- **DESCRIPTION OF THE TASK**: Write out the entries below exactly as they stand. Skip every image.
***** PROVIDED INFORMATION
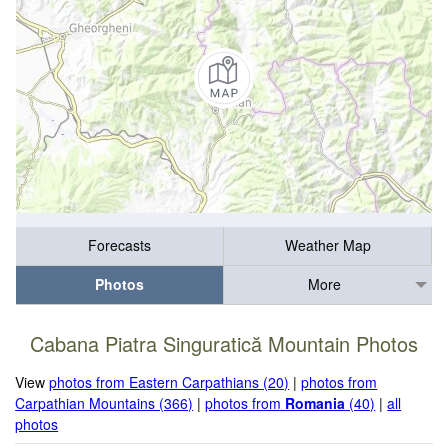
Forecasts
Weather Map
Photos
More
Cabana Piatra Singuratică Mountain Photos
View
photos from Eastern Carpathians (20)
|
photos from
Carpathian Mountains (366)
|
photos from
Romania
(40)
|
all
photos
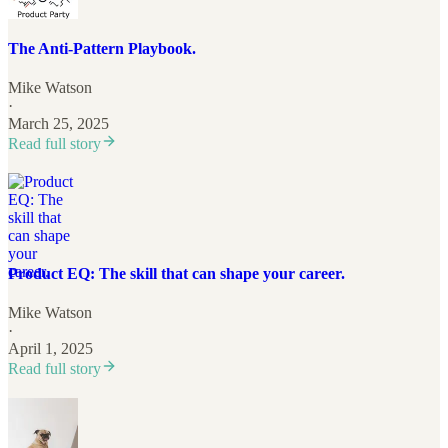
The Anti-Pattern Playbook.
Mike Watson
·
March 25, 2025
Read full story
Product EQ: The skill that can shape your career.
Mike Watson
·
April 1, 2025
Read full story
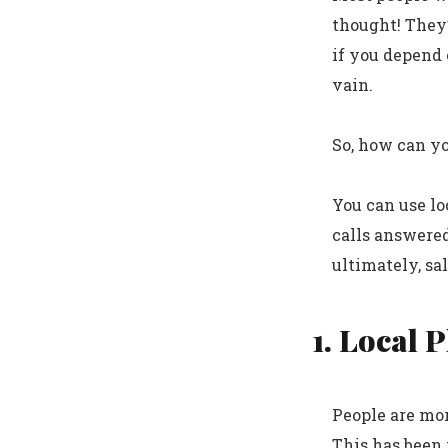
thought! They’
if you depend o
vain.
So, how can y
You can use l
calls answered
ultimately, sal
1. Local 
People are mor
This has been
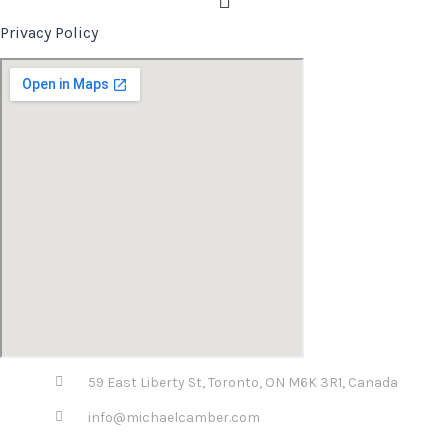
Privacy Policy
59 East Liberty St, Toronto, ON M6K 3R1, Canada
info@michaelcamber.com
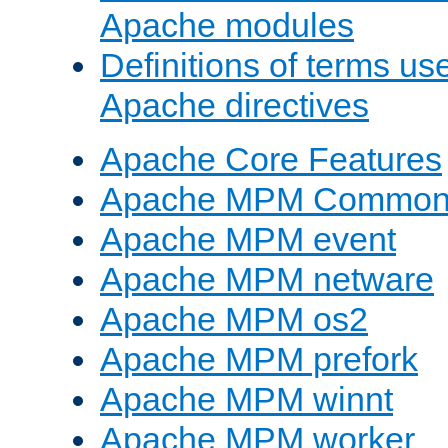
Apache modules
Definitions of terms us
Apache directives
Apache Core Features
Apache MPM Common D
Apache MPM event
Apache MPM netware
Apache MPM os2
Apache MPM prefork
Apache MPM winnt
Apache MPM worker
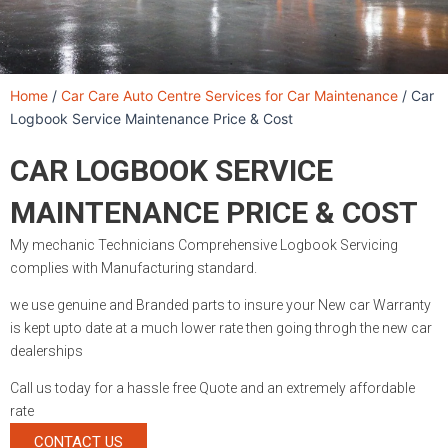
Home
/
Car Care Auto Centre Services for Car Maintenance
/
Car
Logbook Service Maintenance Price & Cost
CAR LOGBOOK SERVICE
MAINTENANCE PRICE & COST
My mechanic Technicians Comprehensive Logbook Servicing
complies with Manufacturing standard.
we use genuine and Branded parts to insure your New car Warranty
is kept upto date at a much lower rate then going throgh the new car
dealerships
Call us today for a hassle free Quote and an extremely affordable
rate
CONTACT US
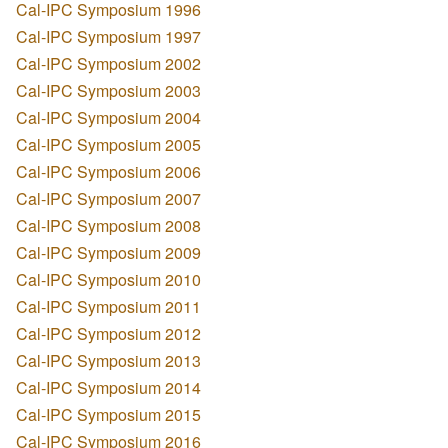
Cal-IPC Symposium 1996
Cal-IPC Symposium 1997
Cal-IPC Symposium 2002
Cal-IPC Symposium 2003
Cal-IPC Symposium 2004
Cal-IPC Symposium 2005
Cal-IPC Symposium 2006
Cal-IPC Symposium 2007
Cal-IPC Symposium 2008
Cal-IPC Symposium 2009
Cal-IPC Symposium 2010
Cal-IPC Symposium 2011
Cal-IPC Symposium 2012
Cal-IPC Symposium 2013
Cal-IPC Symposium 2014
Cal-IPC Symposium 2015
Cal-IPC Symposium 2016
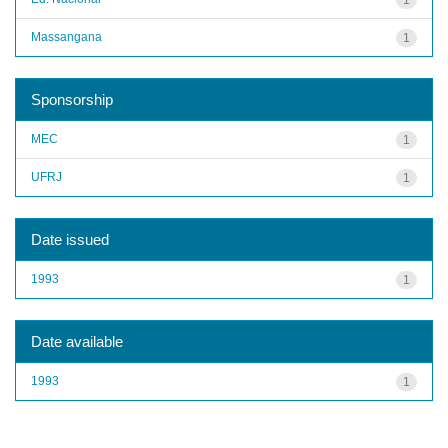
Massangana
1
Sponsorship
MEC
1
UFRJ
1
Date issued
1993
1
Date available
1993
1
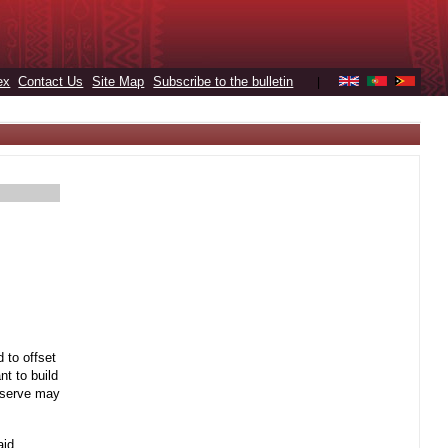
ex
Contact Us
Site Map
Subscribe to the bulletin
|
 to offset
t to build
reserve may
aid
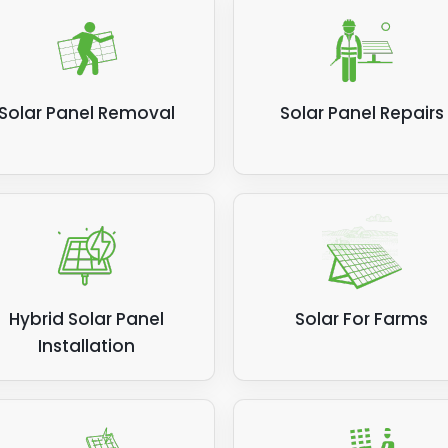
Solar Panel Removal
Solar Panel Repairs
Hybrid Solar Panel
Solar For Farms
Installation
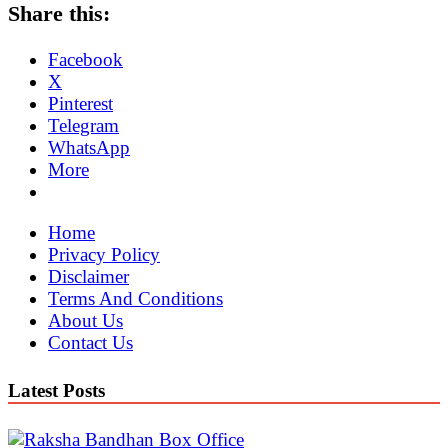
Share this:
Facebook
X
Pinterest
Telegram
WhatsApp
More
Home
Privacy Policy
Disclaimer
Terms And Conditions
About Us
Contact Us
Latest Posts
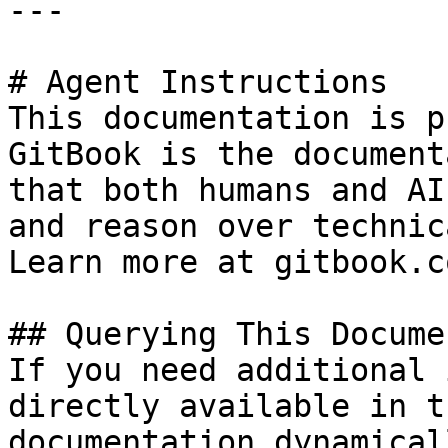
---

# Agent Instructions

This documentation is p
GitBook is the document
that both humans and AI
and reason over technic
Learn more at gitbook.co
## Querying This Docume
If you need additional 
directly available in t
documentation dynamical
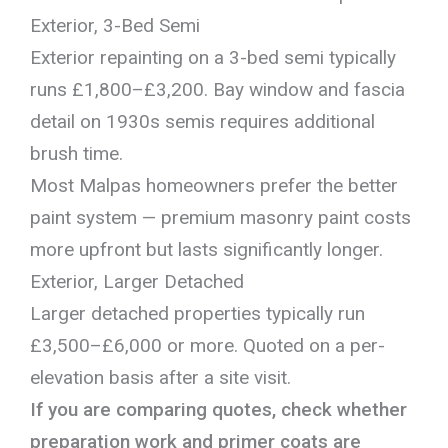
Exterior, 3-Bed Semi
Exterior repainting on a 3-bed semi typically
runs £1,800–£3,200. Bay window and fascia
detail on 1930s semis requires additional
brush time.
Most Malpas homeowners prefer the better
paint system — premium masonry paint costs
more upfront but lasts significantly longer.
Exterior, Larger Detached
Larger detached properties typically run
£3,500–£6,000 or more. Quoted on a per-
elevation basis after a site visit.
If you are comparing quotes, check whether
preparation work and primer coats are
**********
- **YOUR RESPONSE**:
Forecasts
Weather Map
Photos
More
Cabana Piatra Singuratică Mountain Photos
View
photos from Eastern Carpathians (20)
|
photos from
Carpathian Mountains (366)
|
photos from
Romania
(40)
|
all
photos
The Anti-Pattern Playbook.
Mike Watson
·
March 25, 2025
Read full story
Product EQ: The skill that can shape your career.
Mike Watson
·
April 1, 2025
Read full story
thought! They’
if you depend o
vain.
So, how can y
You can use l
calls answered
ultimately, sal
1. Local 
People are mor
This has been
Privacy Policy
59 East Liberty St, Toronto, ON M6K 3R1, Canada
info@michaelcamber.com
Apache modules
Definitions of terms us
Apache directives
Apache Core Features
Apache MPM Common D
Apache MPM event
Apache MPM netware
Apache MPM os2
Apache MPM prefork
Apache MPM winnt
Apache MPM worker
Home
/
Car Care Auto Centre Services for Car Maintenance
/
Car
Logbook Service Maintenance Price & Cost
CAR LOGBOOK SERVICE
MAINTENANCE PRICE & COST
My mechanic Technicians Comprehensive Logbook Servicing
complies with Manufacturing standard.
we use genuine and Branded parts to insure your New car Warranty
is kept upto date at a much lower rate then going throgh the new car
dealerships
Call us today for a hassle free Quote and an extremely affordable
rate
CONTACT US
Cal-IPC Symposium 1996
Cal-IPC Symposium 1997
Cal-IPC Symposium 2002
Cal-IPC Symposium 2003
Cal-IPC Symposium 2004
Cal-IPC Symposium 2005
Cal-IPC Symposium 2006
Cal-IPC Symposium 2007
Cal-IPC Symposium 2008
Cal-IPC Symposium 2009
Cal-IPC Symposium 2010
Cal-IPC Symposium 2011
Cal-IPC Symposium 2012
Cal-IPC Symposium 2013
Cal-IPC Symposium 2014
Cal-IPC Symposium 2015
Cal-IPC Symposium 2016
Massangana
1
Sponsorship
MEC
1
UFRJ
1
Date issued
1993
1
Date available
1993
1
ex
Contact Us
Site Map
Subscribe to the bulletin
|
 to offset
t to build
reserve may
aid
Solar Panel Removal
Solar Panel Repairs
Hybrid Solar Panel
Solar For Farms
Installation
Share this:
Facebook
X
Pinterest
Telegram
WhatsApp
More
Home
Privacy Policy
Disclaimer
Terms And Conditions
About Us
Contact Us
Latest Posts
---

# Agent Instructions

This documentation is p
GitBook is the document
that both humans and AI
and reason over technic
Learn more at gitbook.co
## Querying This Docume
If you need additional 
directly available in t
documentation dynamical
Exterior, 3-Bed Semi
Exterior repainting on a 3-bed semi typically
runs £1,800–£3,200. Bay window and fascia
detail on 1930s semis requires additional
brush time.
Most Malpas homeowners prefer the better
paint system — premium masonry paint costs
more upfront but lasts significantly longer.
Exterior, Larger Detached
Larger detached properties typically run
£3,500–£6,000 or more. Quoted on a per-
elevation basis after a site visit.
If you are comparing quotes, check whether
preparation work and primer coats are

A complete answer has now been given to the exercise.